**WHAT YOU ARE ASKED TO DO**
Tally the lines of the records below that include the word "Lincoln", and write down only that tally.

**LISTED ENTRIES**
--- START ---

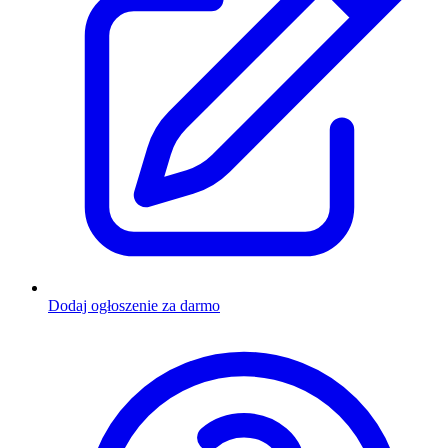
Dodaj ogłoszenie za darmo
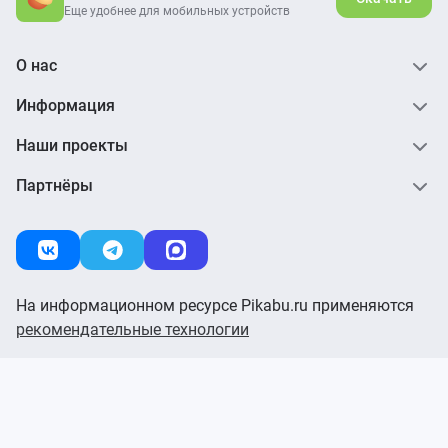
Еще удобнее для мобильных устройств
О нас
Информация
Наши проекты
Партнёры
На информационном ресурсе Pikabu.ru применяются
рекомендательные технологии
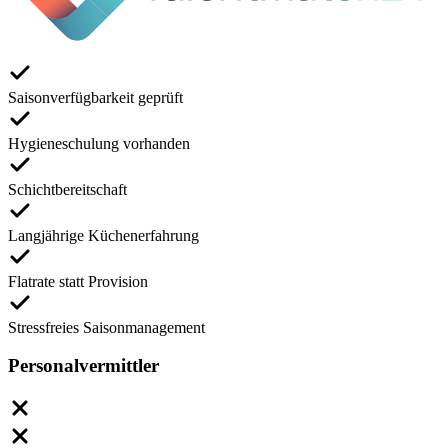
Saisonverfügbarkeit geprüft
Hygieneschulung vorhanden
Schichtbereitschaft
Langjährige Küchenerfahrung
Flatrate statt Provision
Stressfreies Saisonmanagement
Personalvermittler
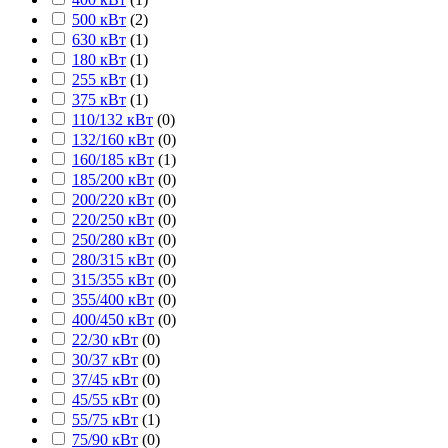
500 кВт
(
2
)
630 кВт
(
1
)
180 кВт
(
1
)
255 кВт
(
1
)
375 кВт
(
1
)
110/132 кВт
(
0
)
132/160 кВт
(
0
)
160/185 кВт
(
1
)
185/200 кВт
(
0
)
200/220 кВт
(
0
)
220/250 кВт
(
0
)
250/280 кВт
(
0
)
280/315 кВт
(
0
)
315/355 кВт
(
0
)
355/400 кВт
(
0
)
400/450 кВт
(
0
)
22/30 кВт
(
0
)
30/37 кВт
(
0
)
37/45 кВт
(
0
)
45/55 кВт
(
0
)
55/75 кВт
(
1
)
75/90 кВт
(
0
)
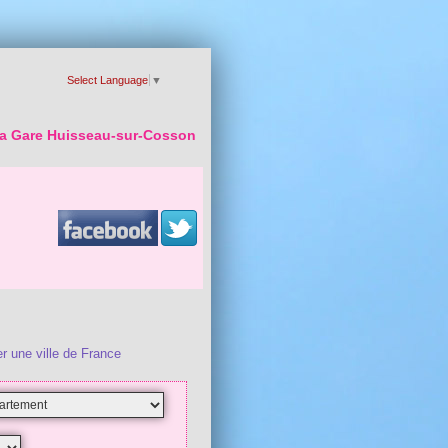
Select Language
▼
 la Gare Huisseau-sur-Cosson
r une ville de France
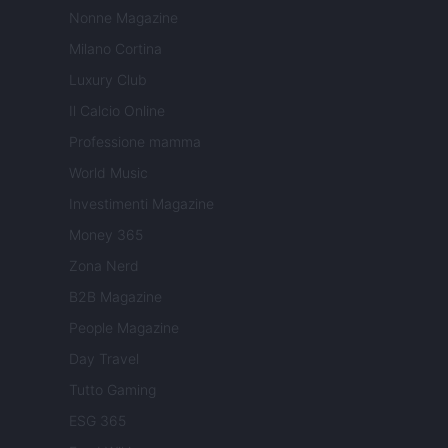
Nonne Magazine
Milano Cortina
Luxury Club
Il Calcio Online
Professione mamma
World Music
Investimenti Magazine
Money 365
Zona Nerd
B2B Magazine
People Magazine
Day Travel
Tutto Gaming
ESG 365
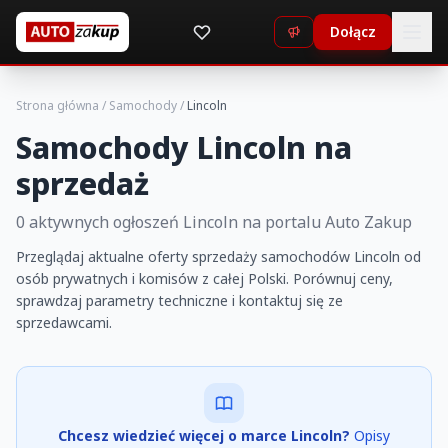
Dołącz
Strona główna
/
Samochody
/
Lincoln
Samochody Lincoln na
sprzedaż
0 aktywnych ogłoszeń Lincoln na portalu Auto Zakup
Przeglądaj aktualne oferty sprzedaży samochodów Lincoln od
osób prywatnych i komisów z całej Polski. Porównuj ceny,
sprawdzaj parametry techniczne i kontaktuj się ze
sprzedawcami.
Chcesz wiedzieć więcej o marce Lincoln?
Opisy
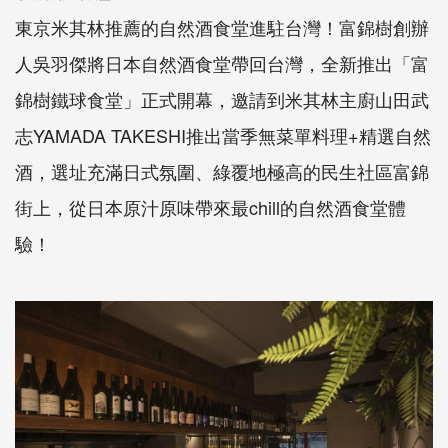
東京米其林推薦的自然酒食堂進駐台灣！富錦樹創辦
人吳羽傑將日本自然酒食堂帶回台灣，全新推出「富
錦樹鐵球食堂」正式開幕，邀請到米其林主廚山田武
志YAMADA TAKESHI推出當季無菜單料理+精選自然
酒，選址充滿日式氛圍、綠覆地極高的民生社區富錦
街上，從日本原汁原味帶來最chill的自然酒食堂體
驗！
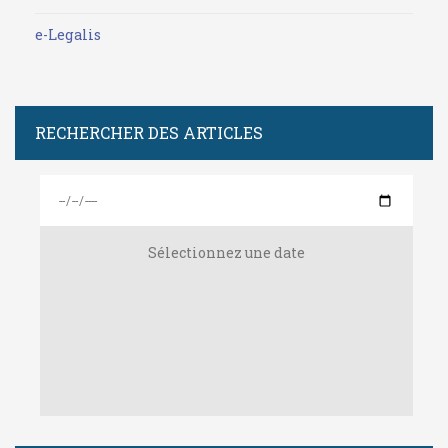
e-Legalis
RECHERCHER DES ARTICLES
Sélectionnez une date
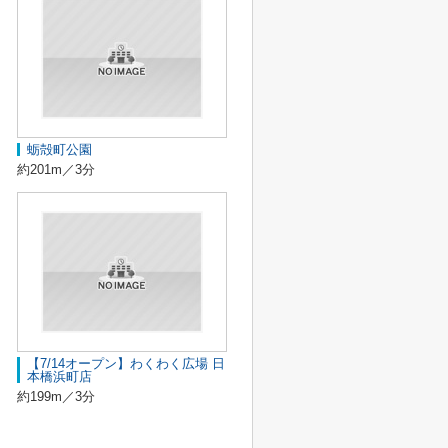
蛎殻町公園
約201m／3分
【7/14オープン】わくわく広場 日
本橋浜町店
約199m／3分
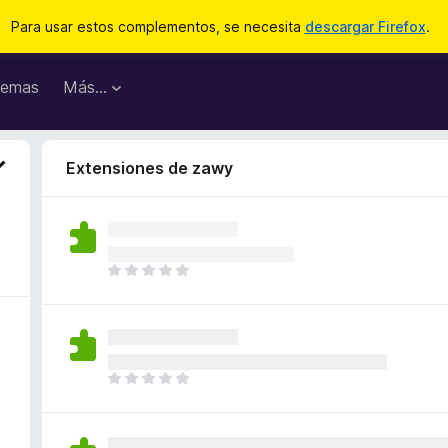
Para usar estos complementos, se necesita
descargar Firefox
.
emas
Más...
Extensiones de zawy
T
o
d
a
v
í
T
a
o
n
d
o
a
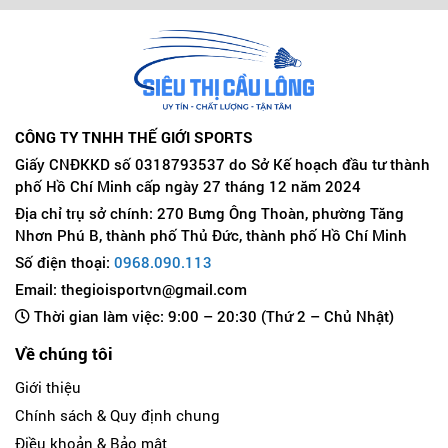
CÔNG TY TNHH THẾ GIỚI SPORTS
Giấy CNĐKKD số 0318793537 do Sở Kế hoạch đầu tư thành
phố Hồ Chí Minh cấp ngày 27 tháng 12 năm 2024
Địa chỉ trụ sở chính: 270 Bưng Ông Thoàn, phường Tăng
Nhơn Phú B, thành phố Thủ Đức, thành phố Hồ Chí Minh
Số điện thoại:
0968.090.113
Email: thegioisportvn@gmail.com
Thời gian làm việc: 9:00 – 20:30 (Thứ 2 – Chủ Nhật)
Về chúng tôi
Giới thiệu
Chính sách & Quy định chung
Điều khoản & Bảo mật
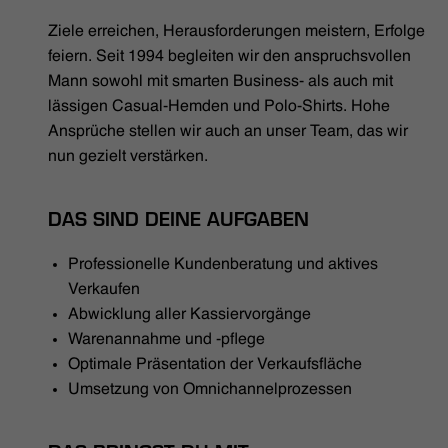
HÄNDLERSUCHE
Ziele erreichen, Herausforderungen meistern, Erfolge
feiern. Seit 1994 begleiten wir den anspruchsvollen
Mann sowohl mit smarten Business- als auch mit
lässigen Casual-Hemden und Polo-Shirts. Hohe
Ansprüche stellen wir auch an unser Team, das wir
nun gezielt verstärken.
DAS SIND DEINE AUFGABEN
Professionelle Kundenberatung und aktives
Verkaufen
Abwicklung aller Kassiervorgänge
Warenannahme und -pflege
Optimale Präsentation der Verkaufsfläche
Umsetzung von Omnichannelprozessen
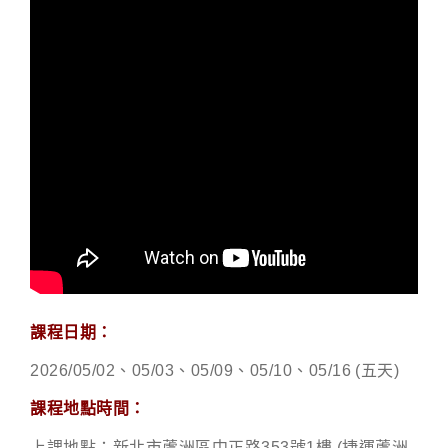
課程日期：
2026/05/02、05/03、05/09、05/10、05/16
(五天)
課程地點時間：
上課地點：新北市蘆洲區中正路353號1樓,(捷運蘆洲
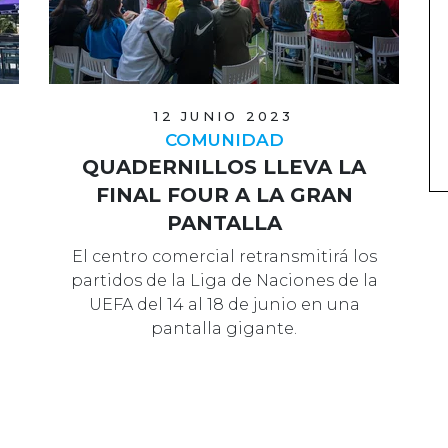
12 JUNIO 2023
COMUNIDAD
QUADERNILLOS LLEVA LA
FINAL FOUR A LA GRAN
PANTALLA
El centro comercial retransmitirá los
partidos de la Liga de Naciones de la
UEFA del 14 al 18 de junio en una
pantalla gigante.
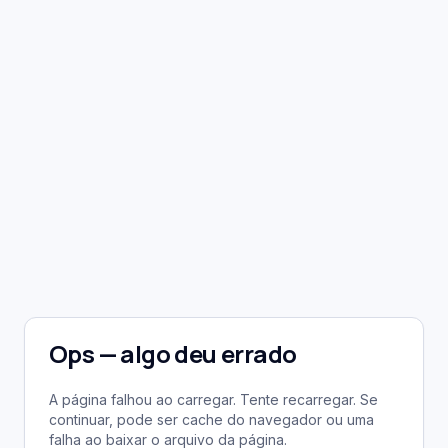
Ops — algo deu errado
A página falhou ao carregar. Tente recarregar. Se
continuar, pode ser cache do navegador ou uma
falha ao baixar o arquivo da página.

--- END ---

**SOLVED EXERCISE**
5